Segment Start: DATA RECORDS

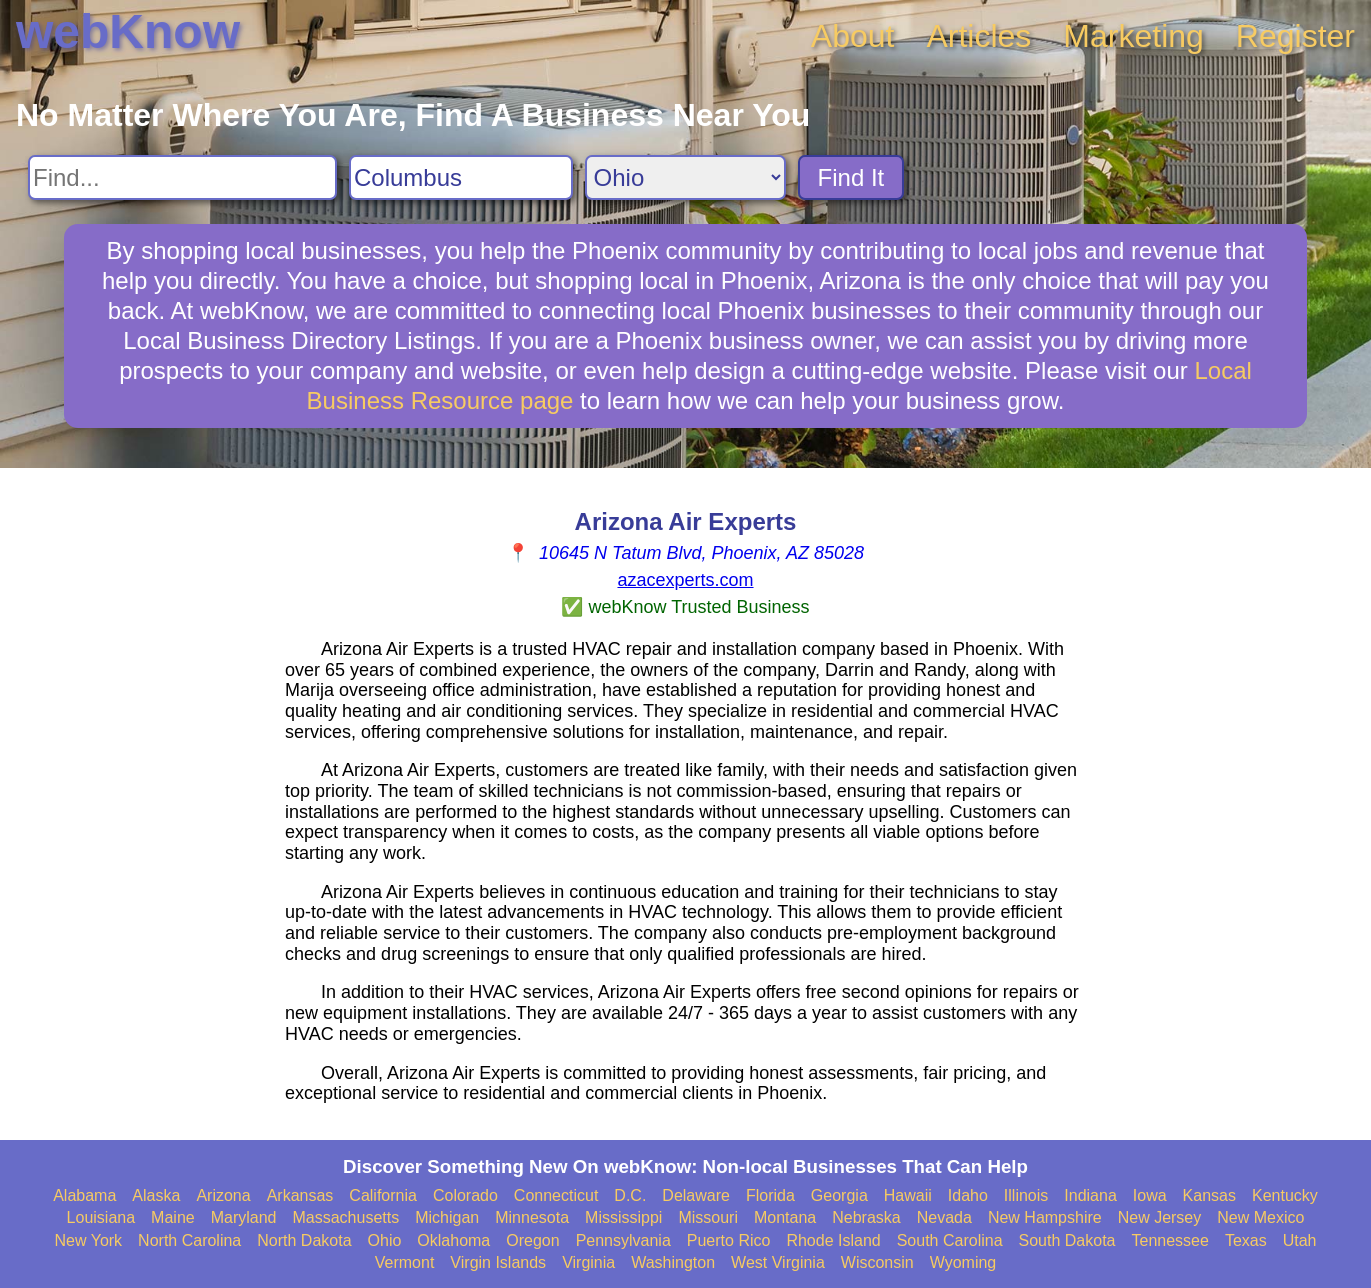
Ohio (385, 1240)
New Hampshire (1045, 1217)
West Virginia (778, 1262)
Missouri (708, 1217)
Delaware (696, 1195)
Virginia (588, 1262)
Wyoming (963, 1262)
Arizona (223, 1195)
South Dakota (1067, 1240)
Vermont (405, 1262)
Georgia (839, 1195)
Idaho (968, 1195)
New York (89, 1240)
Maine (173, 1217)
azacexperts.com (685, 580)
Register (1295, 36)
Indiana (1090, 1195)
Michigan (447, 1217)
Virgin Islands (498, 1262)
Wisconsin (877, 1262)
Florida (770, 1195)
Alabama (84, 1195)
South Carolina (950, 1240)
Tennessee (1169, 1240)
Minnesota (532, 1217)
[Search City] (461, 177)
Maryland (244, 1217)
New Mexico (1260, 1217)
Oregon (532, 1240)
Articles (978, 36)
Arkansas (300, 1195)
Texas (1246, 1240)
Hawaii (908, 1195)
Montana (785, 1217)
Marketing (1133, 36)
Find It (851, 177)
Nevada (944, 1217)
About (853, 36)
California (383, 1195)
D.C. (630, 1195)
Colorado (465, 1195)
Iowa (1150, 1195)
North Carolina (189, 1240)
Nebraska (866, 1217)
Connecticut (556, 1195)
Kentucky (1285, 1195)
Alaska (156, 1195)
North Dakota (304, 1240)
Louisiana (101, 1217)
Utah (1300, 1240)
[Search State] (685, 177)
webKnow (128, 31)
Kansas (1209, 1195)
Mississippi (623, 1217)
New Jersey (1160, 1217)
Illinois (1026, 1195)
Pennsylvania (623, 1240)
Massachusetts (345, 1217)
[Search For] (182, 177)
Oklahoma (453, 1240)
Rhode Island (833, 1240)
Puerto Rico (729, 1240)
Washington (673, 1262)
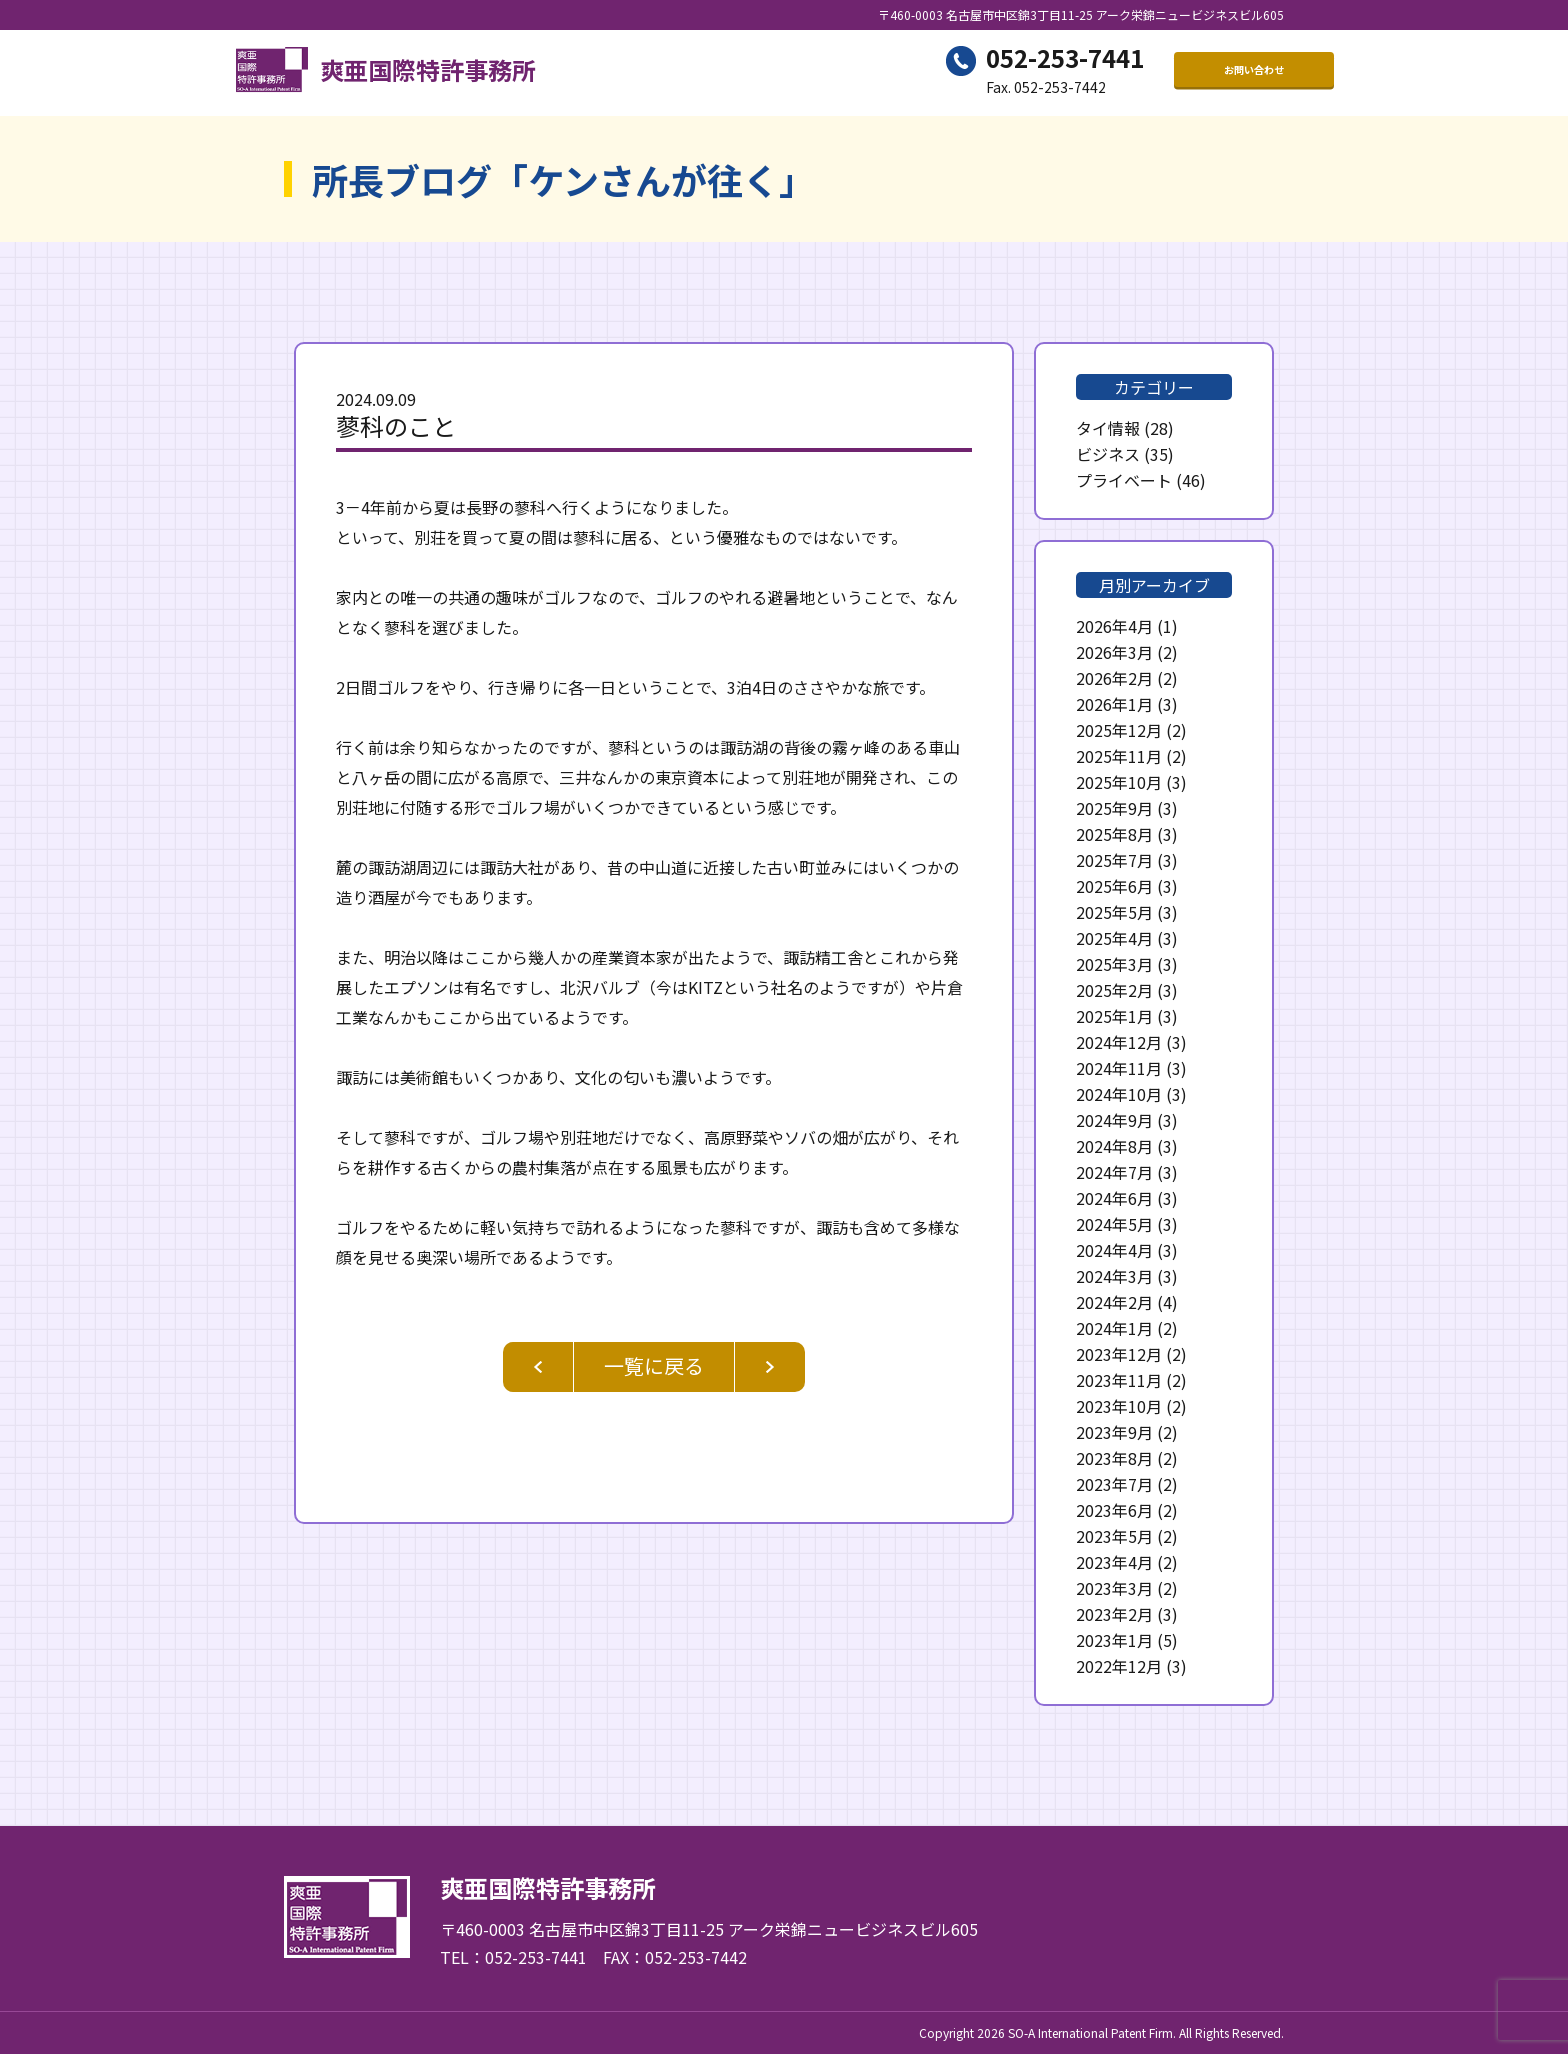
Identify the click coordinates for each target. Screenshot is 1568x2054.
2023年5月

Segment End: DATA RECORDS

The answer must consist solely of the lines from the first line of the data through the line containing "Alabama (84, 1195)", inclusive, reproduced exactly and without pictures.

SOLUTION FOR THIS TASK:
Ohio (385, 1240)
New Hampshire (1045, 1217)
West Virginia (778, 1262)
Missouri (708, 1217)
Delaware (696, 1195)
Virginia (588, 1262)
Wyoming (963, 1262)
Arizona (223, 1195)
South Dakota (1067, 1240)
Vermont (405, 1262)
Georgia (839, 1195)
Idaho (968, 1195)
New York (89, 1240)
Maine (173, 1217)
azacexperts.com (685, 580)
Register (1295, 36)
Indiana (1090, 1195)
Michigan (447, 1217)
Virgin Islands (498, 1262)
Wisconsin (877, 1262)
Florida (770, 1195)
Alabama (84, 1195)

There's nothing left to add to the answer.